• [THE TASK] Take the line containing "room was often extremely noisy." and every line after it to the end of the data, and write them out exactly as they appear.

• [EXERCISE MATERIALS]
________________________
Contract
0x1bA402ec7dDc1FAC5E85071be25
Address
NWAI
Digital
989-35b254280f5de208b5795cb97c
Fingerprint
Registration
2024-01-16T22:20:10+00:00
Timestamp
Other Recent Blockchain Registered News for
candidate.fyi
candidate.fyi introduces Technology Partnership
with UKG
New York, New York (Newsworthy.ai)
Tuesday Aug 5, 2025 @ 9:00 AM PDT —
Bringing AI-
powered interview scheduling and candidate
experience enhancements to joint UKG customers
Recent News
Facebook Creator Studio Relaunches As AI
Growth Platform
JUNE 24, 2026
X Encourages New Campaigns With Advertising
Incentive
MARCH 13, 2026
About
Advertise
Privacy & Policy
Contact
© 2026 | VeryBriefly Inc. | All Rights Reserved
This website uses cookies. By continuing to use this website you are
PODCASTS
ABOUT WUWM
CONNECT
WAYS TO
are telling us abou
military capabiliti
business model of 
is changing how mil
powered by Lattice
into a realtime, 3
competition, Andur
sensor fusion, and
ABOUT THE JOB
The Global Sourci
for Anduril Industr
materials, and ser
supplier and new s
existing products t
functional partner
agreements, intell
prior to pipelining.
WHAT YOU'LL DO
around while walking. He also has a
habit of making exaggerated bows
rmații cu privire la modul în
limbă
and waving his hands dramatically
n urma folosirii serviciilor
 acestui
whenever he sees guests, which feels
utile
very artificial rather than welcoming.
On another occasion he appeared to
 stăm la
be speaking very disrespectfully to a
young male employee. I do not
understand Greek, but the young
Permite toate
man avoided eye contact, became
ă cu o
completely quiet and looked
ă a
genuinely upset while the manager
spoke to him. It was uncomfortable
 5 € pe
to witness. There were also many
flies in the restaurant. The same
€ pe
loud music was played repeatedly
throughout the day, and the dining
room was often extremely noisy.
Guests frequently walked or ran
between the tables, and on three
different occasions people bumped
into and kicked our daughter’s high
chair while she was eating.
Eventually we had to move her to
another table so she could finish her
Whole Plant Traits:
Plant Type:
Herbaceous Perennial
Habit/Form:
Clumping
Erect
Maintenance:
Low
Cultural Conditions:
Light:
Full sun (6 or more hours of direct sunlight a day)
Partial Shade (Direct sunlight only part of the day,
________________________
• [WORKED SOLUTION]
room was often extremely noisy.
Guests frequently walked or ran
between the tables, and on three
different occasions people bumped
into and kicked our daughter’s high
chair while she was eating.
Eventually we had to move her to
another table so she could finish her
Whole Plant Traits:
Plant Type:
Herbaceous Perennial
Habit/Form:
Clumping
Erect
Maintenance:
Low
Cultural Conditions:
Light:
Full sun (6 or more hours of direct sunlight a day)
Partial Shade (Direct sunlight only part of the day,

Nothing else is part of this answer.